Morrison County, Minnesota is named after him and his brother, Allan.

== Biography ==
Morrison was born in Montreal. His parents were Allan Morrison, Sr. and Jane Wadin. Wadin's father was Jean-Étienne Waddens, a fur trader who was killed by Peter Pond in 1782.

He entered the fur trade in 1802, with the XY Company. By autumn of that year, Morrison had reached Leech Lake and spent the winter at a post on the headwaters of the Crow Wing River. The following winter, in 1804, Morrison discovered Lake Itasca. In a letter written to his brother in 1856, Morrison said he had left Grand Portage in 1802 and reached Leech Lake in September or October of that year. He then wintered at Rice Lake the following winter. Along the way, he had passed Cass Lake and followed the Mississippi River up to Lake Itasca. He claimed that no traces of white men before him. Since he followed the Mississippi, he would've also been the first to identify the lake as the headwaters of the Mississippi, as Henry Schoolcraft's discovery was made decades later.

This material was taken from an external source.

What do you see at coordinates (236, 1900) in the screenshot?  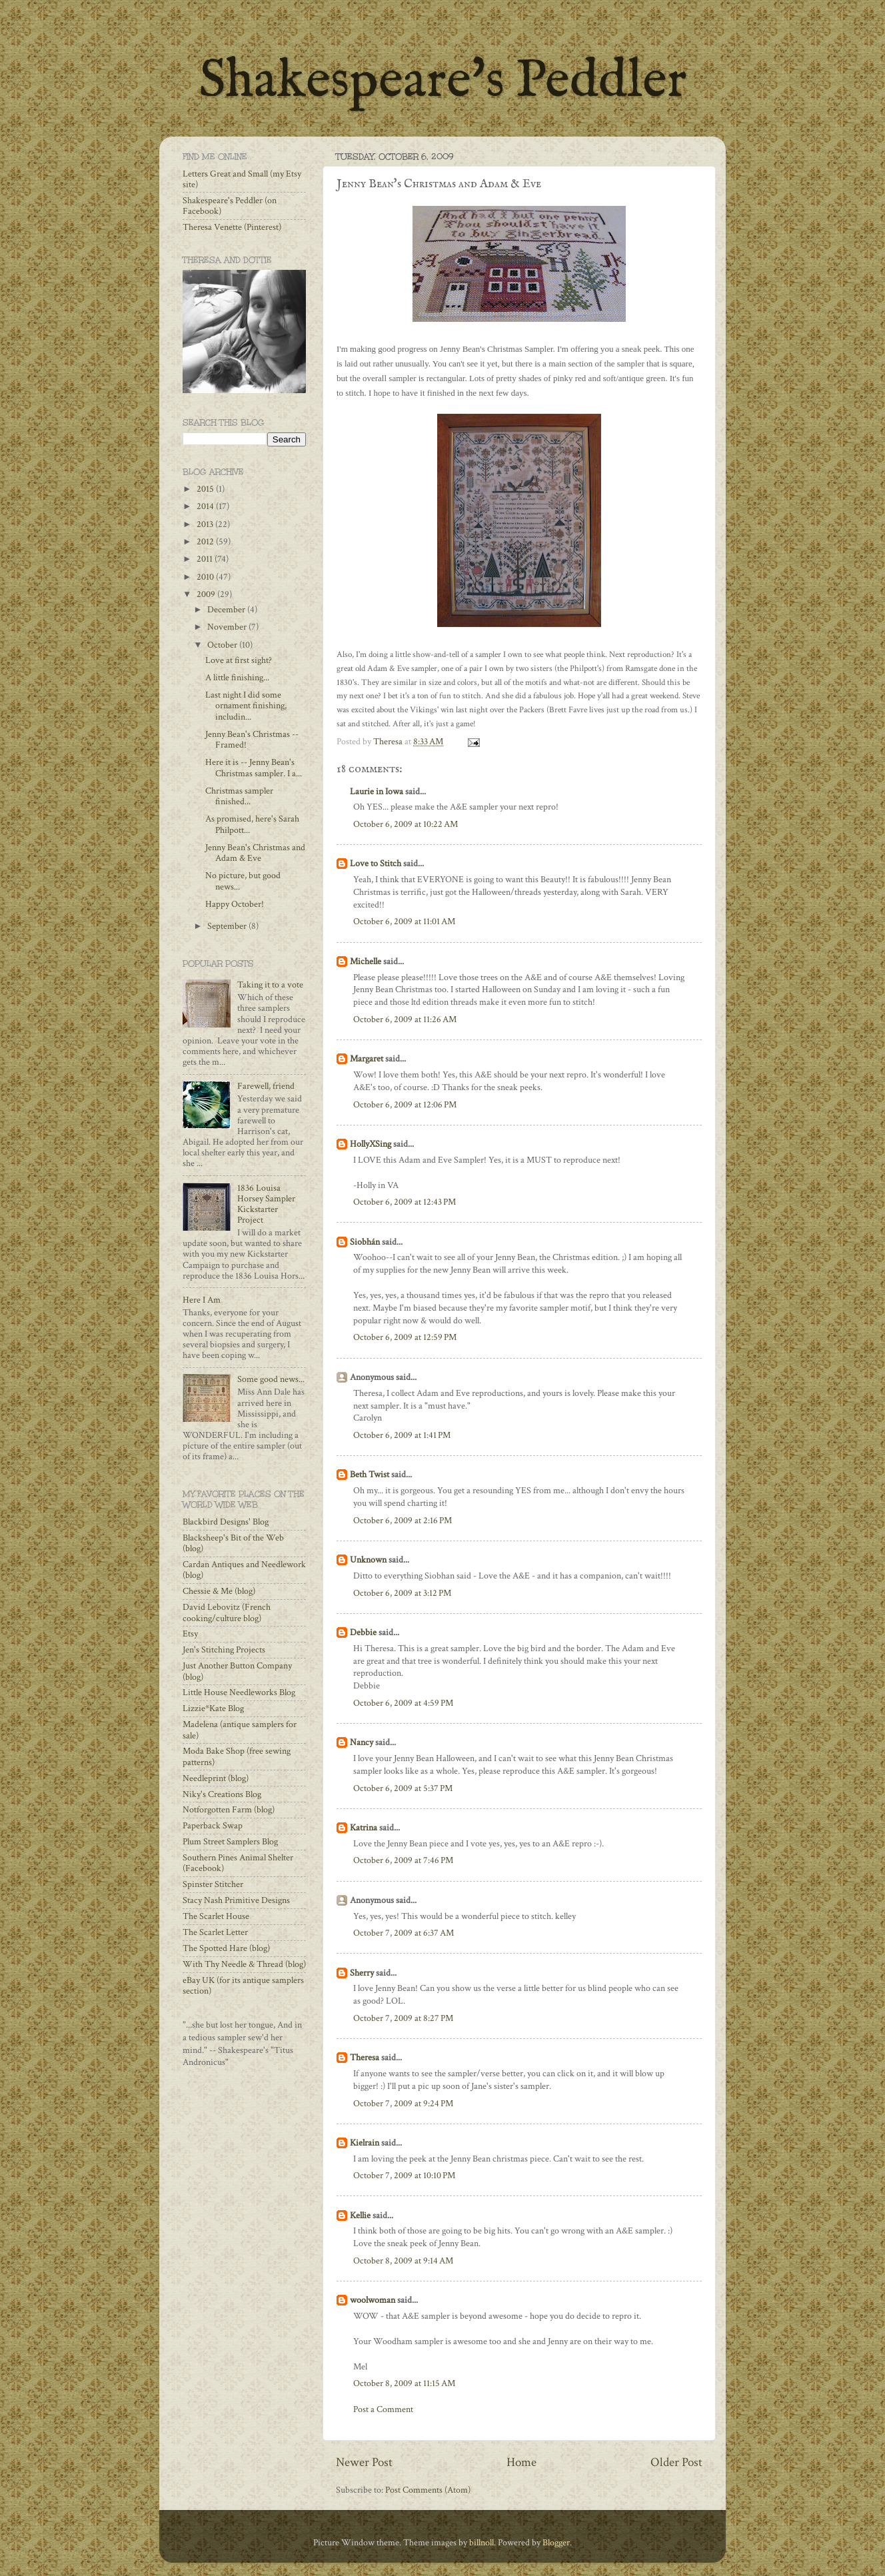 I see `Stacy Nash Primitive Designs` at bounding box center [236, 1900].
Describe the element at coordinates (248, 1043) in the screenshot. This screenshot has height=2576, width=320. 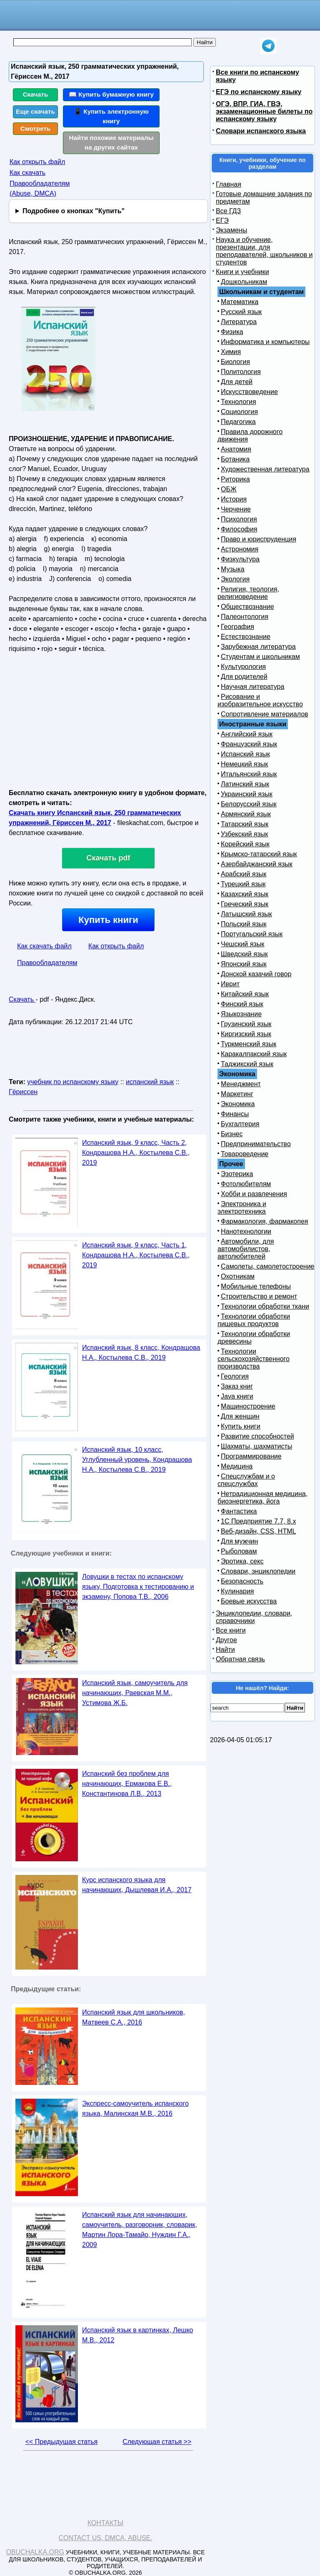 I see `Туркменский язык` at that location.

The XY Company merged into the North West Company in 1805. Morrison continued to work for the company, with his yearly wages from 1812 to 1816 being reported at 1,200 livres. Morrison's territory of operations was bought by John Jacob Astor's American Fur Company. While a member of this company, Morrison was listed as a superintendent of the department and developed a reputation for starving competition out of existence. George Simpson of the Hudson's Bay Company considered Morrison as one of the best and most experienced traders in the region.

Morrison retired in 1826 and went to Berthier, Quebec. The aforementioned letter was sent to Alexander Ramsey in 1856. Ramsey would give it wide publicity, which influenced the Minnesota Legislature to name a county after him when it was organized on February 25, 1856. He died in Sorel, Quebec on August 7, 1866.

Morrison had at least four wives. He married Me-she-pe-she-quay in 1808, Sah-quon-dah-gah-equay c. 1813, Julia Roussain in 1827, and Elizabeth Ann Kittson in 1831. He was the father of at least 16 children.

In addition to the county, Morrison is the namesake of Morrison Island in L'Isle-aux-Allumettes, with the Commission de toponymie du Québec saying he established a residence there in 1826.